Research News

【Bloomberg】Species’ Extinction Rates Are Lower Than Previously Thought, Study Says

Scientists have been overestimating animal and plant extinction rates for decades and need a new method of counting populations to better manage animal survival, a study in the journal Nature showed.

Animals and plants are dying out about 2.5 times more slowly than previously thought, according to the authors of a study published today. The finding doesn’t mean species won’t become extinct, the authors said.

Previous estimates of extinction rates suggested that 33 percent to 50 percent of all species would be lost between the 1970s and 2000. That hasn’t happened, according to the study. The Millennium Ecosystem Assessment, published in 2005 on request by the United Nations, may also be inaccurate, the authors wrote.

"People realized there was an overestimation but, for years, no one could pick out why,” said Fangliang He, a study author and professor of biodiversity and landscape modeling at the University of Alberta in Canada.

Ecologists and conservationists have been using a flawed a model called “species-area relationship” to estimate populations, said Stephen Hubbell, a professor of evolutionary biology at the University of California, Los Angeles, and a paper author.

By starting with the number of species found in a given area, scientists can estimate how the number would grow as the area expanded. Scientists and conservations reversed the method to determine how many would be lost as a habitat decreases.

Species Count

This method was inaccurate because, when a scientist encounters a member of a species for the first time, the species count goes up by one. However, for extinction, all members of the species must be lost, Hubbell said.

"I couldn’t see any problem right off the bat, but then we sampled some large, mapped forest plots and we could see a big problem,” Hubbell said.

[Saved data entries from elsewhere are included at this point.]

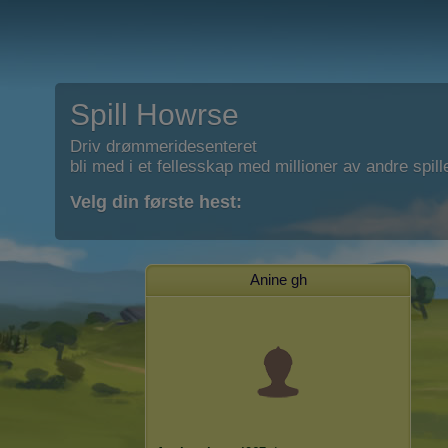
Spill Howrse
Driv drømmeridesenteret
bli med i et fellesskap med millioner av andre spill
Velg din første hest:
Anine gh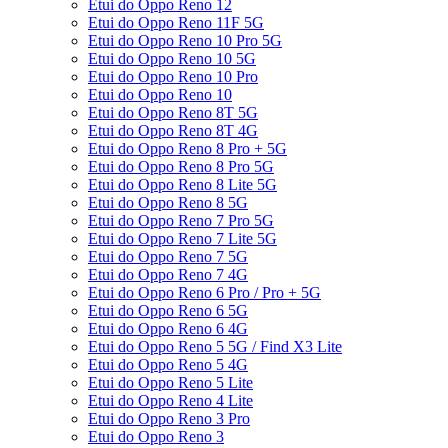
Etui do Oppo Reno 12
Etui do Oppo Reno 11F 5G
Etui do Oppo Reno 10 Pro 5G
Etui do Oppo Reno 10 5G
Etui do Oppo Reno 10 Pro
Etui do Oppo Reno 10
Etui do Oppo Reno 8T 5G
Etui do Oppo Reno 8T 4G
Etui do Oppo Reno 8 Pro + 5G
Etui do Oppo Reno 8 Pro 5G
Etui do Oppo Reno 8 Lite 5G
Etui do Oppo Reno 8 5G
Etui do Oppo Reno 7 Pro 5G
Etui do Oppo Reno 7 Lite 5G
Etui do Oppo Reno 7 5G
Etui do Oppo Reno 7 4G
Etui do Oppo Reno 6 Pro / Pro + 5G
Etui do Oppo Reno 6 5G
Etui do Oppo Reno 6 4G
Etui do Oppo Reno 5 5G / Find X3 Lite
Etui do Oppo Reno 5 4G
Etui do Oppo Reno 5 Lite
Etui do Oppo Reno 4 Lite
Etui do Oppo Reno 3 Pro
Etui do Oppo Reno 3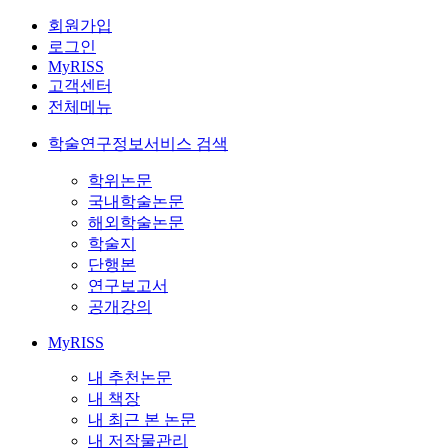
회원가입
로그인
MyRISS
고객센터
전체메뉴
학술연구정보서비스 검색
학위논문
국내학술논문
해외학술논문
학술지
단행본
연구보고서
공개강의
MyRISS
내 추천논문
내 책장
내 최근 본 논문
내 저작물관리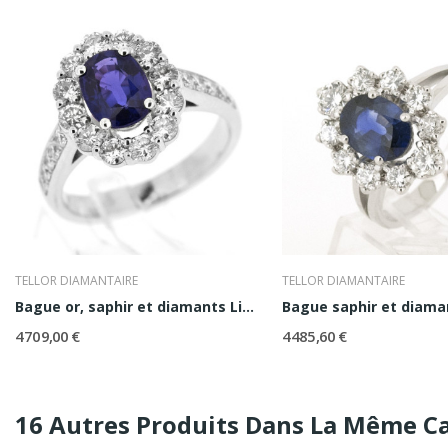
TELLOR DIAMANTAIRE
TELLOR DIAMANTAIRE
Bague or, saphir et diamants Lisbeth
Bague saphir et diama
4 709,00 €
4 485,60 €
16 Autres Produits Dans La Même Ca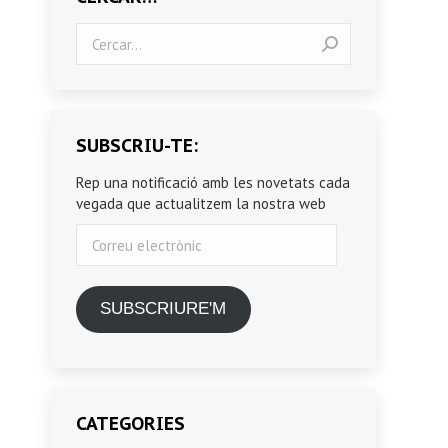
Search:
SUBSCRIU-TE:
Rep una notificació amb les novetats cada
vegada que actualitzem la nostra web
Correu
electrònic
SUBSCRIURE'M
CATEGORIES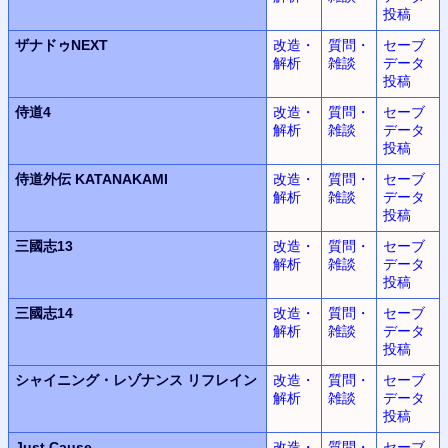
投稿
ザナドゥNEXT
改造・
質問・
セーブ
解析
雑談
データ
投稿
侍道4
改造・
質問・
セーブ
解析
雑談
データ
投稿
侍道外伝 KATANAKAMI
改造・
質問・
セーブ
解析
雑談
データ
投稿
三國志13
改造・
質問・
セーブ
解析
雑談
データ
投稿
三國志14
改造・
質問・
セーブ
解析
雑談
データ
投稿
シャイニング・レゾナンス
リフレイン
改造・
質問・
セーブ
解析
雑談
データ
投稿
Just Cause
改造・
質問・
セーブ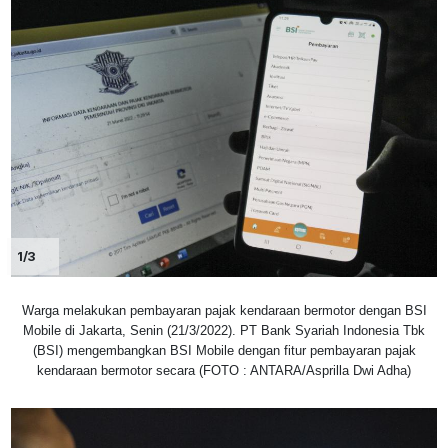
1/3
Warga melakukan pembayaran pajak kendaraan bermotor dengan BSI
Mobile di Jakarta, Senin (21/3/2022). PT Bank Syariah Indonesia Tbk
(BSI) mengembangkan BSI Mobile dengan fitur pembayaran pajak
kendaraan bermotor secara (FOTO : ANTARA/Asprilla Dwi Adha)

Individual members of a species may migrate away from lost habitat or continue to live in a much smaller area, Hubbell said. Also, the inability to find a species in a given area doesn’t mean it has died out there.

"This new paper does not alter the bottom line of the Millennium Ecosystem Assessment,” said Janet Ranganathan, the vice president of science and research for the Washington-based World Resources Institute, one of the main groups behind the assessment, in an e-mail.

About two-thirds, or 15 of 24 ecosystems assessed in the report, “have been degraded in the past 50 years,” Ranganathan said. Today’s finding “does not dispute the urgent need to stem habitat loss in order to preserve biodiversity,” she said.